▶ _WHAT THE TASK ASKS_:
In the records below, find the line holding "La Fiorentina è"; copy it and every line after it to the end, omitting all images.

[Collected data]
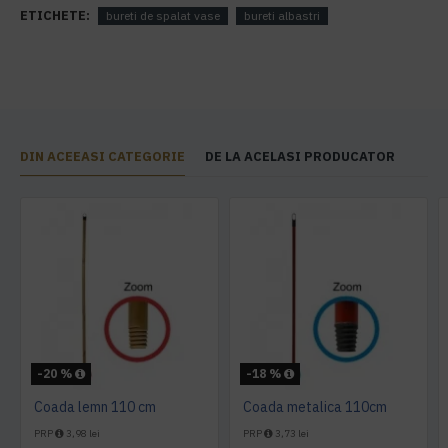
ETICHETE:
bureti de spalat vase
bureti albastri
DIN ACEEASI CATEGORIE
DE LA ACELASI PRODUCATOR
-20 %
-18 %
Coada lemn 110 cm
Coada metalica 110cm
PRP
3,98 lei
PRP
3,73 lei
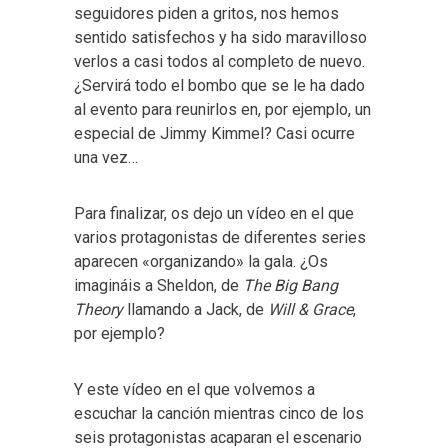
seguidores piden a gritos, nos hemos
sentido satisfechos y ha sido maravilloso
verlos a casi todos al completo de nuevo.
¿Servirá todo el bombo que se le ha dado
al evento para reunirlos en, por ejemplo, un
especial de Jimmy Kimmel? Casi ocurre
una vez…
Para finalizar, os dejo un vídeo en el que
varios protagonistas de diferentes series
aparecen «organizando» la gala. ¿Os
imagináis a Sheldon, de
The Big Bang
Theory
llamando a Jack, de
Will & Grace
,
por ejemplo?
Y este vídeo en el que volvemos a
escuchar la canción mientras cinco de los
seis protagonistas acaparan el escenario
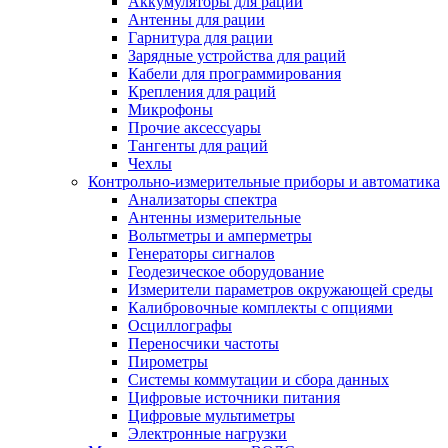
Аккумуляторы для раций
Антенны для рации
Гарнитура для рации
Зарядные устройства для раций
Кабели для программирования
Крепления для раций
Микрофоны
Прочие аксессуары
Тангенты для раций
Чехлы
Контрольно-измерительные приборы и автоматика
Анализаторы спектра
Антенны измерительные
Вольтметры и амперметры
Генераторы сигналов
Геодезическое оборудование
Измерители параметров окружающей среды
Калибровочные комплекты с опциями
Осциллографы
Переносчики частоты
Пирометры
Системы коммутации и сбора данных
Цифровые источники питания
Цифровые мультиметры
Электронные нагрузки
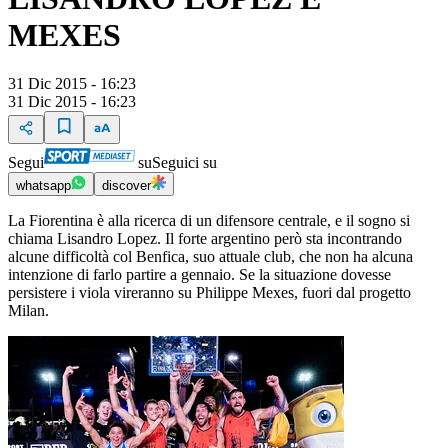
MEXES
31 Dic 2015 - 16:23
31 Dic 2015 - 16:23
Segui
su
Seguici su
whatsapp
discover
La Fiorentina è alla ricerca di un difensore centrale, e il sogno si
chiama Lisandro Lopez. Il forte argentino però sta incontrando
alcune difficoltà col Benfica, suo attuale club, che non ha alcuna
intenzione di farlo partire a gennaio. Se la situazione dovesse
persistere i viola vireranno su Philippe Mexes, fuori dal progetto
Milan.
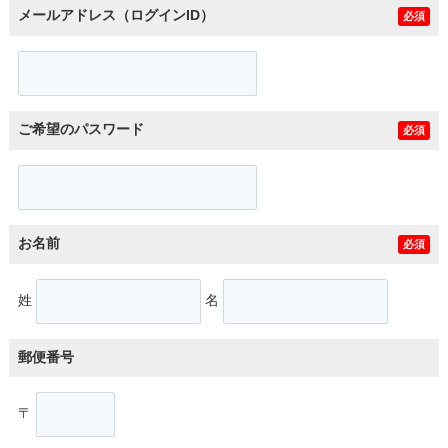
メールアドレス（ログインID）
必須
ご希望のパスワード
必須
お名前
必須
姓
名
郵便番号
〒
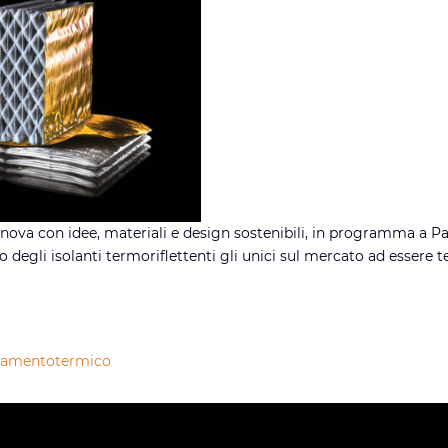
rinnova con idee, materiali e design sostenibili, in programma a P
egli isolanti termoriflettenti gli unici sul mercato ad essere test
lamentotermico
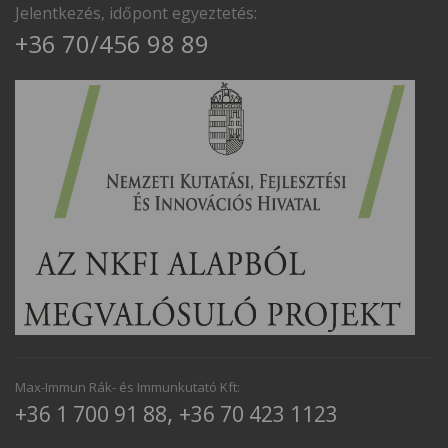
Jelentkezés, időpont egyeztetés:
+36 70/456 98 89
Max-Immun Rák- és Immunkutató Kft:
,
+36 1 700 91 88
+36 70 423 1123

▶ _EXERCISE OUTPUT_:
La Fiorentina è alla ricerca di un difensore centrale, e il sogno si
chiama Lisandro Lopez. Il forte argentino però sta incontrando
alcune difficoltà col Benfica, suo attuale club, che non ha alcuna
intenzione di farlo partire a gennaio. Se la situazione dovesse
persistere i viola vireranno su Philippe Mexes, fuori dal progetto
Milan.
メールアドレス（ログインID）
必須
ご希望のパスワード
必須
お名前
必須
姓
名
郵便番号
〒
rinnova con idee, materiali e design sostenibili, in programma a P
egli isolanti termoriflettenti gli unici sul mercato ad essere test
lamentotermico
Jelentkezés, időpont egyeztetés:
+36 70/456 98 89
Max-Immun Rák- és Immunkutató Kft:
,
+36 1 700 91 88
+36 70 423 1123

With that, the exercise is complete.